Under this line are the records; write out word for word the part that begins at the line containing "There's a big" and ends at the line containing "Jonas Never has", and no more.

^^^^

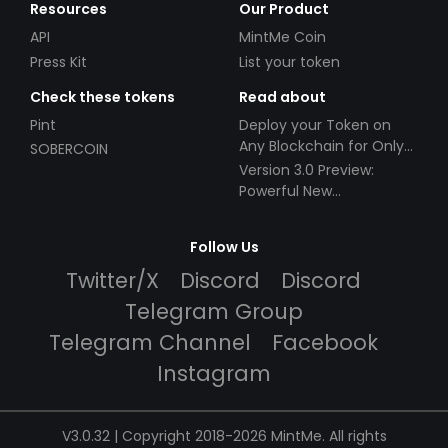
Resources
Our Product
API
MintMe Coin
Press Kit
List your token
Check these tokens
Read about
Pint
Deploy your Token on
Any Blockchain for Only
SOBERCOIN
$49!
Version 3.0 Preview:
Powerful New
Partnerships!
Follow Us
Twitter/X
Discord
Discord
Telegram Group
Telegram Channel
Facebook
Instagram
V3.0.32 | Copyright 2018-2026 MintMe. All rights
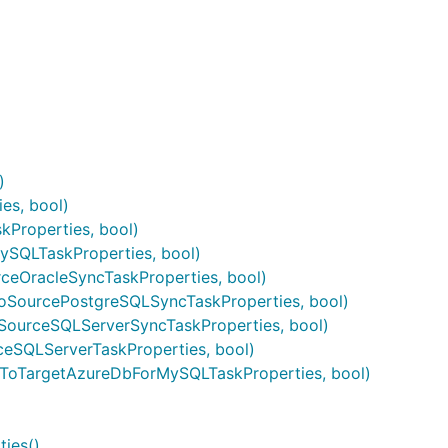
)
es, bool)
Properties, bool)
SQLTaskProperties, bool)
ceOracleSyncTaskProperties, bool)
oSourcePostgreSQLSyncTaskProperties, bool)
SourceSQLServerSyncTaskProperties, bool)
eSQLServerTaskProperties, bool)
tToTargetAzureDbForMySQLTaskProperties, bool)
ies()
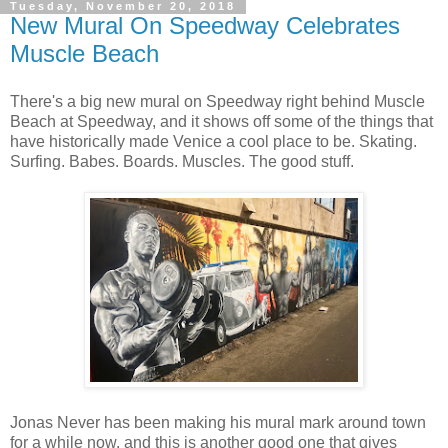
Tuesday, November 20, 2018
New Mural On Speedway Celebrates
Muscle Beach
There's a big new mural on Speedway right behind Muscle
Beach at Speedway, and it shows off some of the things that
have historically made Venice a cool place to be. Skating.
Surfing. Babes. Boards. Muscles. The good stuff.
Jonas Never has been making his mural mark around town
for a while now, and this is another good one that gives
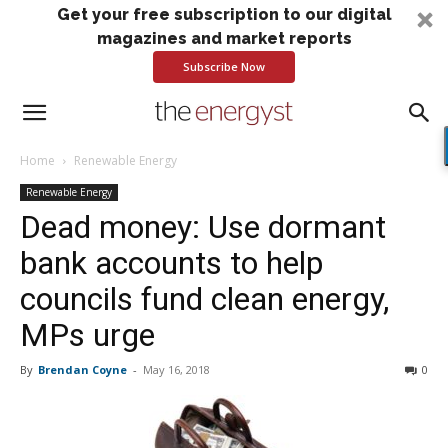
Get your free subscription to our digital
magazines and market reports
Subscribe Now
Home
Renewable Energy
Renewable Energy
Dead money: Use dormant
bank accounts to help
councils fund clean energy,
MPs urge
By
Brendan Coyne
-
May 16, 2018
0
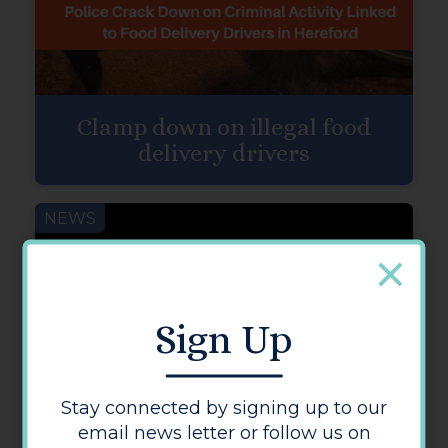
Clamp down on illegal food
delivery drivers
NEWS
Sign Up
Stay connected by signing up to our
email news letter or follow us on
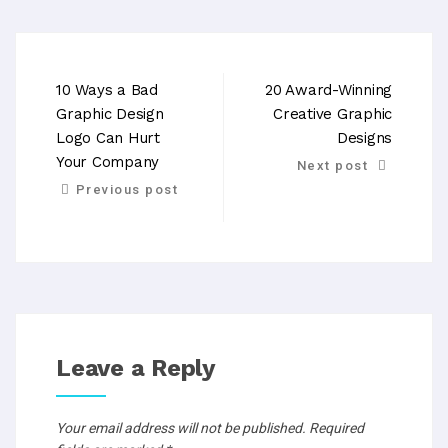
10 Ways a Bad
20 Award-Winning
Graphic Design
Creative Graphic
Logo Can Hurt
Designs
Your Company
Next post
Previous post
Leave a Reply
Your email address will not be published.
Required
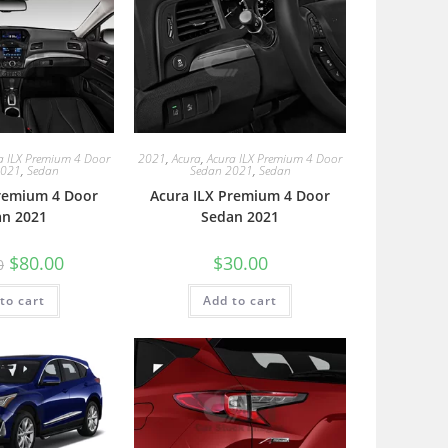
a ILX Premium 4 Door
2021
,
Acura
,
Acura ILX Premium 4 Door
2021
,
Sedan
Sedan 2021
,
Sedan
Premium 4 Door
Acura ILX Premium 4 Door
an 2021
Sedan 2021
$
80.00
$
30.00
0
to cart
Add to cart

^^^^

Final answer:
There's a big new mural on Speedway right behind Muscle
Beach at Speedway, and it shows off some of the things that
have historically made Venice a cool place to be. Skating.
Surfing. Babes. Boards. Muscles. The good stuff.
Jonas Never has been making his mural mark around town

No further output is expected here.